Your answer is the lines from the one that has "(847) 932-4700" through the last line of the records below, retyped exactly and alone.

Listed records:
################

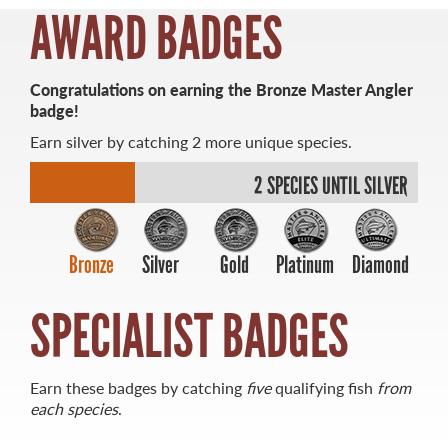
AWARD BADGES
MASTER ANGLER
Congratulations on earning the Bronze Master Angler
TRAVEL MANITOBA
badge!
Earn silver by catching 2 more unique species.
21 Forks Market Road
Winnipeg, Manitoba
2 SPECIES UNTIL SILVER
Canada R3C 4T7
1 800 665 0040
1 204 927 7847
Bronze
Silver
Gold
Platinum
Diamond
SPECIALIST BADGES
Earn these badges by catching
five
qualifying fish
from
each species
.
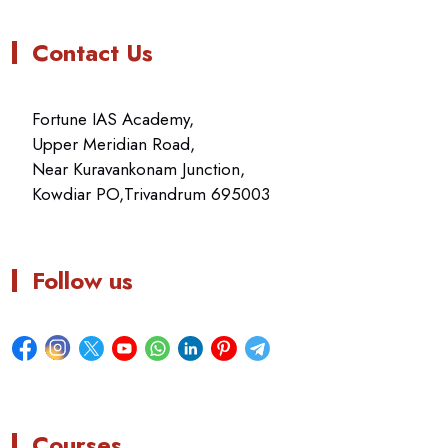
Contact Us
Fortune IAS Academy,
Upper Meridian Road,
Near Kuravankonam Junction,
Kowdiar PO,Trivandrum 695003
Follow us
Courses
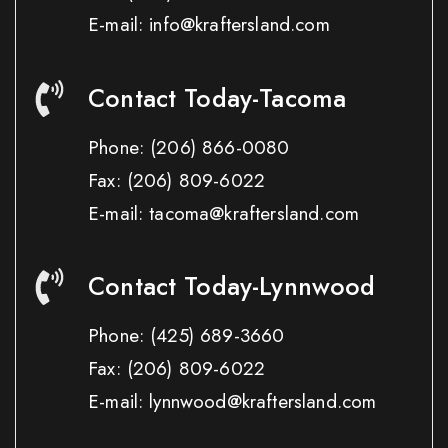
E-mail: info@kraftersland.com
Contact Today-Tacoma
Phone:
(206) 866-0080
Fax:
(206) 809-6022
E-mail: tacoma@kraftersland.com
Contact Today-Lynnwood
Phone:
(425) 689-3660
Fax:
(206) 809-6022
E-mail: lynnwood@kraftersland.com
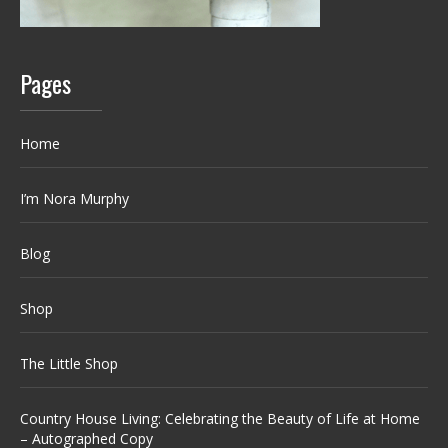
Pages
Home
I’m Nora Murphy
Blog
Shop
The Little Shop
Country House Living: Celebrating the Beauty of Life at Home
– Autographed Copy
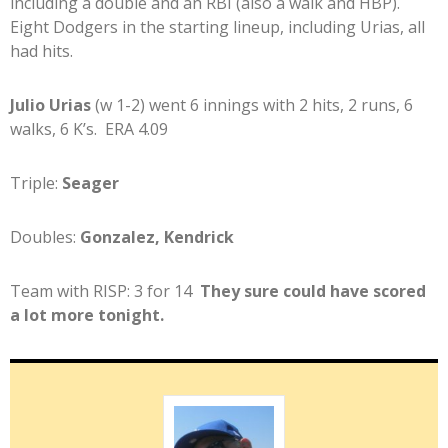
including a double and an RBI (also a walk and HBP).
Eight Dodgers in the starting lineup, including Urias, all
had hits.
Julio Urias
(w 1-2) went 6 innings with 2 hits, 2 runs, 6
walks, 6 K’s. ERA 4.09
Triple:
Seager
Doubles:
Gonzalez, Kendrick
Team with RISP: 3 for 14
They sure could have scored
a lot more tonight.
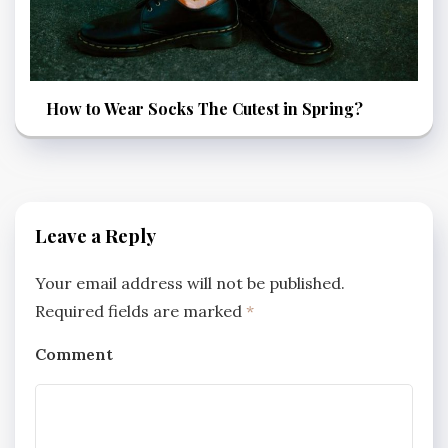
How to Wear Socks The Cutest in Spring?
Leave a Reply
Your email address will not be published.
Required fields are marked
*
Comment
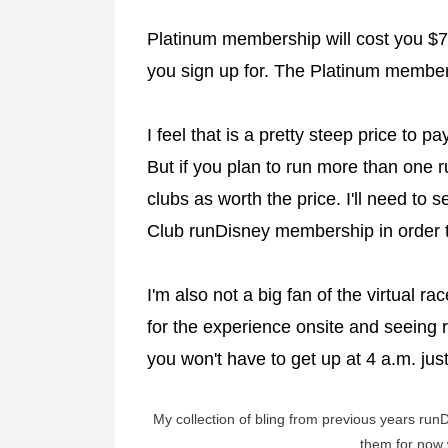
Platinum membership will cost you $7
you sign up for. The Platinum membersh
I feel that is a pretty steep price to p
But if you plan to run more than one 
clubs as worth the price. I'll need to
Club runDisney membership in order to
I'm also not a big fan of the virtual r
for the experience onsite and seeing r
you won't have to get up at 4 a.m. jus
My collection of bling from previous years run
them for now w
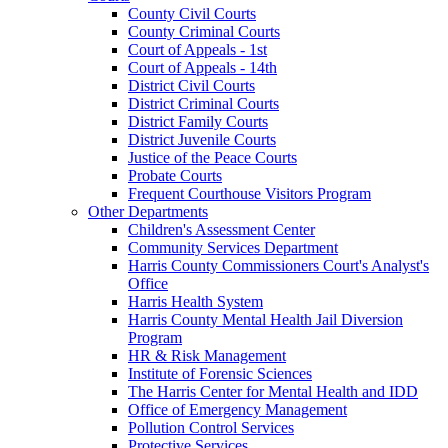
County Civil Courts
County Criminal Courts
Court of Appeals - 1st
Court of Appeals - 14th
District Civil Courts
District Criminal Courts
District Family Courts
District Juvenile Courts
Justice of the Peace Courts
Probate Courts
Frequent Courthouse Visitors Program
Other Departments
Children's Assessment Center
Community Services Department
Harris County Commissioners Court's Analyst's
Office
Harris Health System
Harris County Mental Health Jail Diversion
Program
HR & Risk Management
Institute of Forensic Sciences
The Harris Center for Mental Health and IDD
Office of Emergency Management
Pollution Control Services
Protective Services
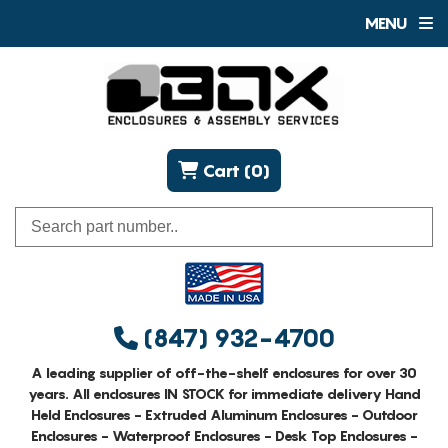
MENU
Cart (0)
(847) 932-4700
A leading supplier of off-the-shelf enclosures for over 30
years. All enclosures IN STOCK for immediate delivery Hand
Held Enclosures - Extruded Aluminum Enclosures - Outdoor
Enclosures - Waterproof Enclosures - Desk Top Enclosures -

################

Written answer:
(847) 932-4700
A leading supplier of off-the-shelf enclosures for over 30
years. All enclosures IN STOCK for immediate delivery Hand
Held Enclosures - Extruded Aluminum Enclosures - Outdoor
Enclosures - Waterproof Enclosures - Desk Top Enclosures -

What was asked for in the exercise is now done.